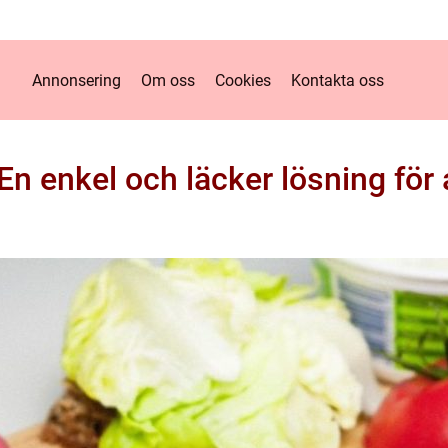
Annonsering
Om oss
Cookies
Kontakta oss
En enkel och läcker lösning för a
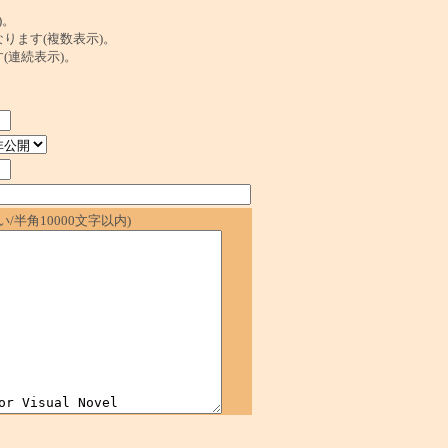
)。
ンクになります(複数表示)。
ます(連続表示)。
/半角10000文字以内)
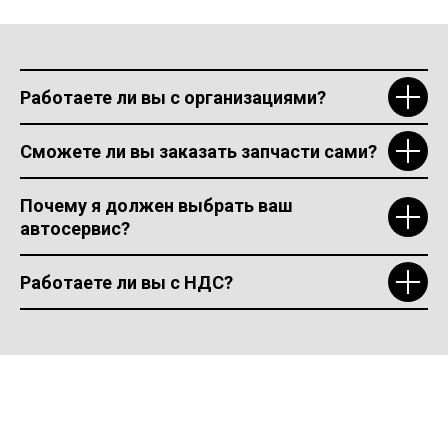
Работаете ли вы с организациями?
Сможете ли вы заказать запчасти сами?
Почему я должен выбрать ваш
автосервис?
Работаете ли вы с НДС?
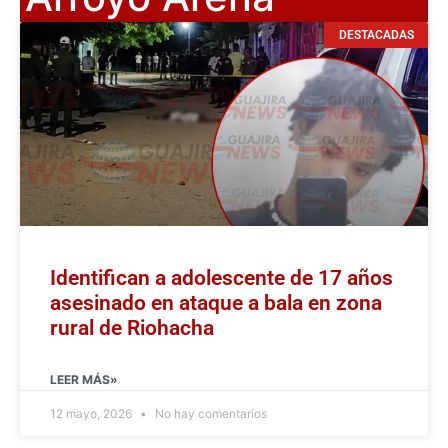
DESTACADAS
Identifican a adolescente de 17 años
asesinado en ataque a bala en zona
rural de Riohacha
LEER MÁS»
12 mayo, 2026
No hay comentarios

--------------------------------

Problem
Exactly as written, set down each line of the records, leaving out the pictures.

Answer to this task
Annonsering
Om oss
Cookies
Kontakta oss
En enkel och läcker lösning för a
)。
ンクになります(複数表示)。
ます(連続表示)。
/半角10000文字以内)
Работаете ли вы с организациями?
Сможете ли вы заказать запчасти сами?
Почему я должен выбрать ваш
автосервис?
Работаете ли вы с НДС?
DESTACADAS
Identifican a adolescente de 17 años
asesinado en ataque a bala en zona
rural de Riohacha
LEER MÁS»
12 mayo, 2026
No hay comentarios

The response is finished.